**Problem to solve**. Please repeat the records exactly. The pictures are to be left out.

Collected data
"""
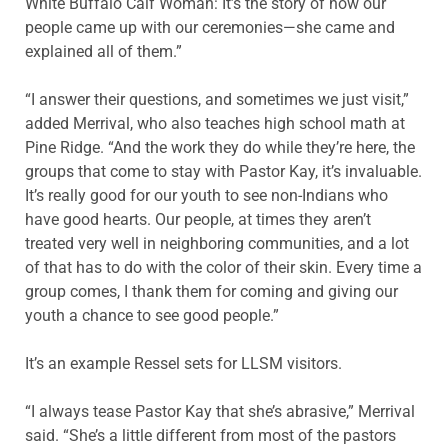
White Buffalo Calf Woman: It’s the story of how our
people came up with our ceremonies—she came and
explained all of them.”
“I answer their questions, and sometimes we just visit,”
added Merrival, who also teaches high school math at
Pine Ridge. “And the work they do while they’re here, the
groups that come to stay with Pastor Kay, it’s invaluable.
It’s really good for our youth to see non-Indians who
have good hearts. Our people, at times they aren’t
treated very well in neighboring communities, and a lot
of that has to do with the color of their skin. Every time a
group comes, I thank them for coming and giving our
youth a chance to see good people.”
It’s an example Ressel sets for LLSM visitors.
“I always tease Pastor Kay that she’s abrasive,” Merrival
said. “She’s a little different from most of the pastors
"""
**Expected answer**.
White Buffalo Calf Woman: It’s the story of how our
people came up with our ceremonies—she came and
explained all of them.”
“I answer their questions, and sometimes we just visit,”
added Merrival, who also teaches high school math at
Pine Ridge. “And the work they do while they’re here, the
groups that come to stay with Pastor Kay, it’s invaluable.
It’s really good for our youth to see non-Indians who
have good hearts. Our people, at times they aren’t
treated very well in neighboring communities, and a lot
of that has to do with the color of their skin. Every time a
group comes, I thank them for coming and giving our
youth a chance to see good people.”
It’s an example Ressel sets for LLSM visitors.
“I always tease Pastor Kay that she’s abrasive,” Merrival
said. “She’s a little different from most of the pastors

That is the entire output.